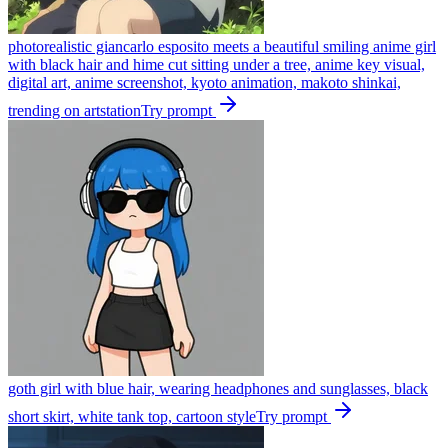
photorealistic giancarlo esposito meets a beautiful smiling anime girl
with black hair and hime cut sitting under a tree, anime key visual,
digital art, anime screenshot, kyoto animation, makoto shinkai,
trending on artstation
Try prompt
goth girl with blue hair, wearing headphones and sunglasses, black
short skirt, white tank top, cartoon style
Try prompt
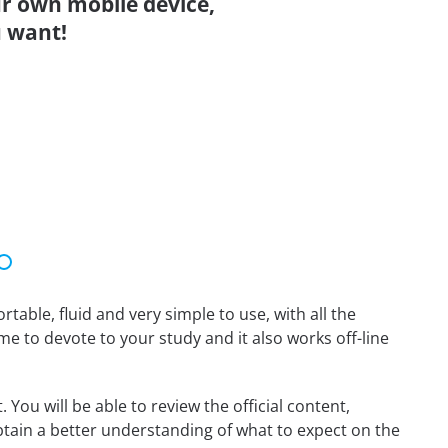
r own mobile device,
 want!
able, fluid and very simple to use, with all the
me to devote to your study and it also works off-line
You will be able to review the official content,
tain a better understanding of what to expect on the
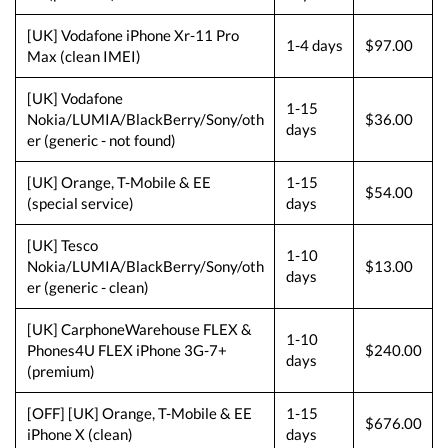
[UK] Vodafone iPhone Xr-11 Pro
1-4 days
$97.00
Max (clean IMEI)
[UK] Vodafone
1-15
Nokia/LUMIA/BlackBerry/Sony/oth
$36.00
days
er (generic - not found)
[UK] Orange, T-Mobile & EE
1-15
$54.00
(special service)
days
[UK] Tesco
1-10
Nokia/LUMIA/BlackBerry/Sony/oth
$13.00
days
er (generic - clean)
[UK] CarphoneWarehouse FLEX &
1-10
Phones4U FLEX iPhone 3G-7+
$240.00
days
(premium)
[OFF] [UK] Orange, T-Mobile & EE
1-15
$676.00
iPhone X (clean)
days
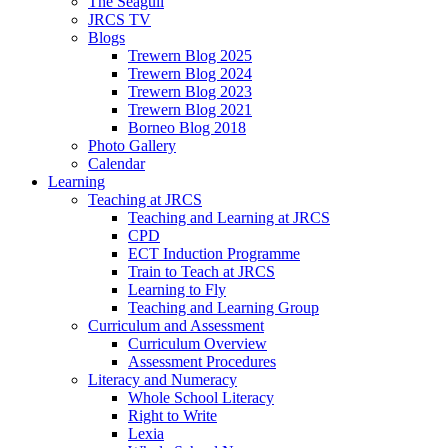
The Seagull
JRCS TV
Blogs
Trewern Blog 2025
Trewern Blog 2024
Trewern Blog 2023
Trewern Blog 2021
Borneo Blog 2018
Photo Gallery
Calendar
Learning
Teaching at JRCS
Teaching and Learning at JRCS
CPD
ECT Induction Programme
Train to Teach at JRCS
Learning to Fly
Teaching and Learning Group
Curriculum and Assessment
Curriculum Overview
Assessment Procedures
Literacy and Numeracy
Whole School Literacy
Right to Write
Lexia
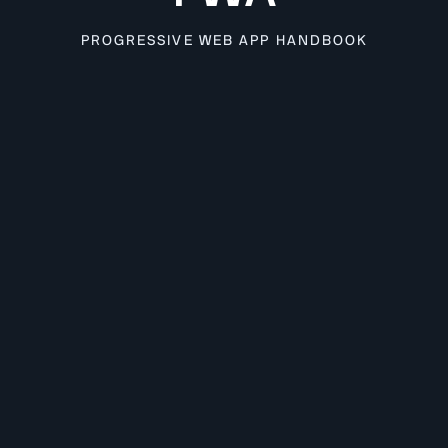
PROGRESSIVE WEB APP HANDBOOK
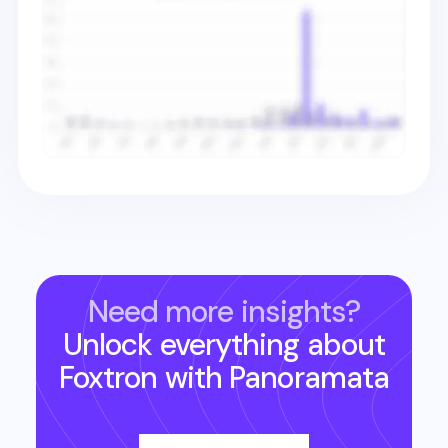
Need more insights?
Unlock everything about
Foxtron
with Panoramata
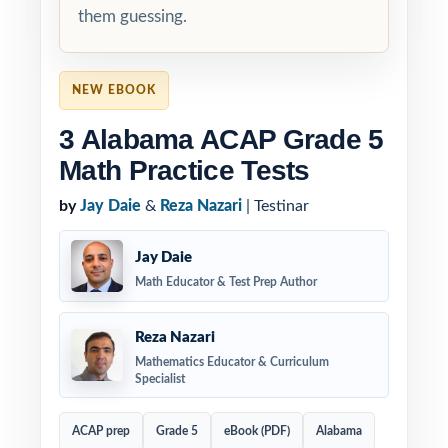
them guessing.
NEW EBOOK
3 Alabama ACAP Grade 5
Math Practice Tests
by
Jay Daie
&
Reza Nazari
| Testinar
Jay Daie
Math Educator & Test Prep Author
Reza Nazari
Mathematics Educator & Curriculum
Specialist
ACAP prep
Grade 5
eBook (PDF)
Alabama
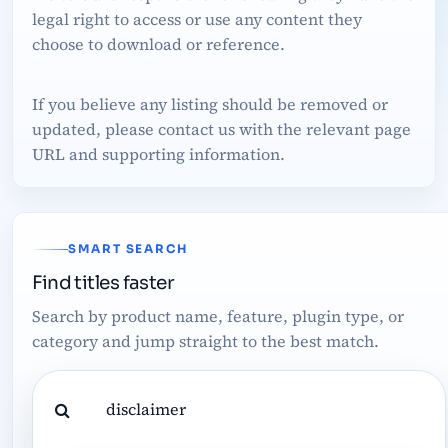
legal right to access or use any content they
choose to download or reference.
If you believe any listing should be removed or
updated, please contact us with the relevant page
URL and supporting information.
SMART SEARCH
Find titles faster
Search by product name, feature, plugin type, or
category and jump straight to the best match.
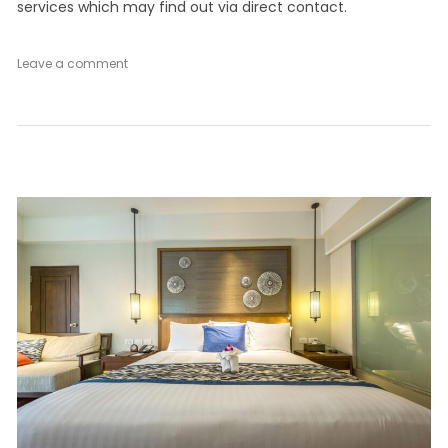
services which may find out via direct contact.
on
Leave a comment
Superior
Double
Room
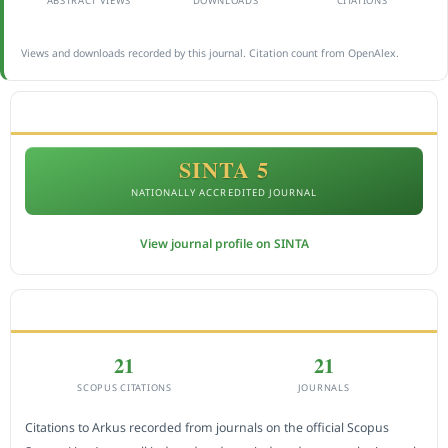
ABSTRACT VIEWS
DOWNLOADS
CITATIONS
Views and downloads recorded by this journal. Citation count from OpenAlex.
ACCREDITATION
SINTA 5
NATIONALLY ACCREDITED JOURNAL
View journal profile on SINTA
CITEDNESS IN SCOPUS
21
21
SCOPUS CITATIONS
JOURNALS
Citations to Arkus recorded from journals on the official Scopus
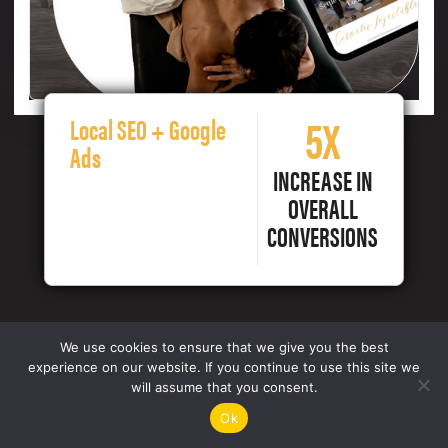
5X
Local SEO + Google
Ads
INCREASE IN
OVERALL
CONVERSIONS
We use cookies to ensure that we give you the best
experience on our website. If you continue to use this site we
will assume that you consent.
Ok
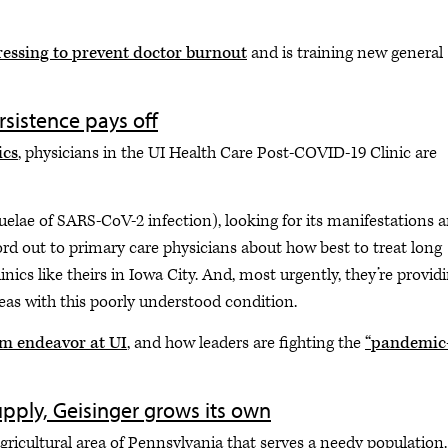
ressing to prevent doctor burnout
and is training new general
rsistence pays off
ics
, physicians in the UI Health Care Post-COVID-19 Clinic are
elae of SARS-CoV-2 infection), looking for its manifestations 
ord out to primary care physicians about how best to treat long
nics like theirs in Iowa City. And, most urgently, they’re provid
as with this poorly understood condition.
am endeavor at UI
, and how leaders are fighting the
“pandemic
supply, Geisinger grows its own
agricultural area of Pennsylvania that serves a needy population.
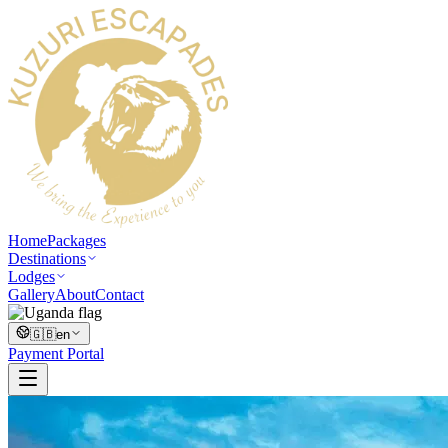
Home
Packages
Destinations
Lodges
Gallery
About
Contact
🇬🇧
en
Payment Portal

--

### Activity
Where does the string "they" appear in the records above? Show every line that holds it.

### Response area
legal right to access or use any content they
nics like theirs in Iowa City. And, most urgently, they’re provid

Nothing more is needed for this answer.